Japan's nuclear disaster
Fukushima nuclear disaster is galvanizing a coalition of safety-conscious voters and future-minded companies who staunchly believe that Japan cannot afford to stick with the status quo if it wants to be globally competitive. - File photo

TOKYO:  Can Japan afford to go nuclear-power-free? The country's atomic power industry and many big business clients say “No”, arguing the step would boost electricity bills and pollution and hasten the hollowing out of Japanese manufacturing.

But the Fukushima nuclear disaster is galvanizing a coalition of safety-conscious voters and future-minded companies who increasingly believe that Japan cannot afford to stick with the status quo if it wants to be globally competitive.

“Japan has a span of about a year to assert itself as a clear leader in clean energy, storage batteries, and solar cells. They can compete, but they are no longer the only guys in the global game,” said Jesper Koll, director of equities research at JP Morgan in Tokyo.

“This is where government policy helps -- it can create a domestic market that is captive and rich and creates jobs and puts Japan on the map as a global leader.” To be sure, short-term economic pain is in store if utilities, faced with deep public mistrust after the world's worst radiation accident in 25 years, are unable to restart reactors taken off-line for checks.

“We will have real pain for the next one to two years due to the holes opened up by the lack of nuclear energy,” said Martin Schulz, an economist at Fujitsu Research Institute.“But the pain is there because of what was done in the past. The moment you focus on future opportunities, it's not so painful anymore.”

Even nuclear power proponents acknowledge that their dream of supplying more than 50 per cent of electricity from atomic energy by 2030, up from about 30 per cent before Fukushima, has been dimmed by the radiation disaster. More than 70 per cent of voters in a Kyodo news agency survey published on Sunday supported Prime Minister Naoto Kan's call last month for a future free of dependence on nuclear power.

The vision has sent shivers through the nexus of political, business and bureaucratic interests dubbed Japan's “nuclear village”, which has responded with dire warnings.“If we completely abandon nuclear power generation ... I think most industries would lose competitiveness and go out of Japan,” Masakazu Toyoda, chairman of the quasi-government Institute of Energy Economics, told Reuters.

“But 50 percent might be too much. Twenty-five or 30 per cent might be digestible.”

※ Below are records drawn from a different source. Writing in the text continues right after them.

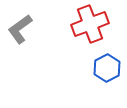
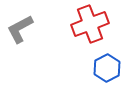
gray L-shape: rotated 8 degrees clockwise
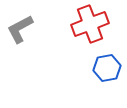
blue hexagon: rotated 16 degrees clockwise
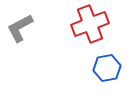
gray L-shape: moved 1 px up
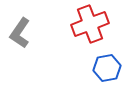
gray L-shape: moved 5 px down; rotated 28 degrees counterclockwise
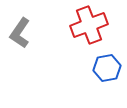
red cross: moved 1 px left, 1 px down
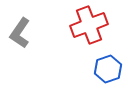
blue hexagon: moved 1 px right, 1 px down; rotated 8 degrees counterclockwise
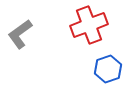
gray L-shape: moved 1 px down; rotated 20 degrees clockwise
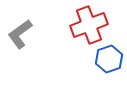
blue hexagon: moved 1 px right, 10 px up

Kan has promised a blank-slate review of the 2010 national energy plan and vowed to promote renewable sources such as wind and power with a law that would require utilities to buy electricity from a wide range of sources through generous feed-in-tariffs -- subsidies paid by end-users. That law, originally conceived as a way to promote renewables as a replacement for fossil fuels rather than nuclear power, looks likely to pass in a week or two. Proponents see the legislation as a welcome step toward moving away from reliance on centralized nuclear power production to a model of dispersed electricity producers linked by a high-tech “Smart Grid”.

PRIVATE, LOCAL INITIATIVES

But with the unpopular premier under pressure to keep a promise to resign and the “nuclear village's” tentacles deep in both ruling and opposition camps, experts say the outlook for bolder measures may depend more on private sector and local government initiatives than the corridors of power in Tokyo.

Mobile phone carrier Softbank's charismatic president, Masayoshi Son, has become Japan's most prominent corporate apostle of alternative energy. This month, he launched a clean energy group with 35 of Japan's 47 prefectures keen to get involved in renewable energy projects.

“The vested interests dominate a lot of the political process, but we are seeing a challenge from the local government level,” said Rikkyo University professor Andrew DeWit, adding that Son was also attracting interest from a range of companies and non-profits. Also, Hiroshi Mikitani, president of online retailer Rakuten Inc, has defected from Japan's biggest business lobby, the pro-nuclear Keidanren, out of pique with its opposition to opening the power industry to competition.

Electronics and IT firms are eager to help upgrade Japan's power network to a “Smart Grid” needed to handle an influx of electricity from decentralized, fluctuating power sources such as solar and wind farms and construction firms are eyeing profits from designing and building “Smart Cities”. Reactor maker Toshiba Corp, for one, has said it would increase its focus on renewables and smart grids and in May announced it would buy Swiss smart-meter maker Landis+Gyr.

“The companies are way ahead of the government,” said an electronics industry analyst who declined to be identified. “But it would help to have a coherent policy to support what they are doing.”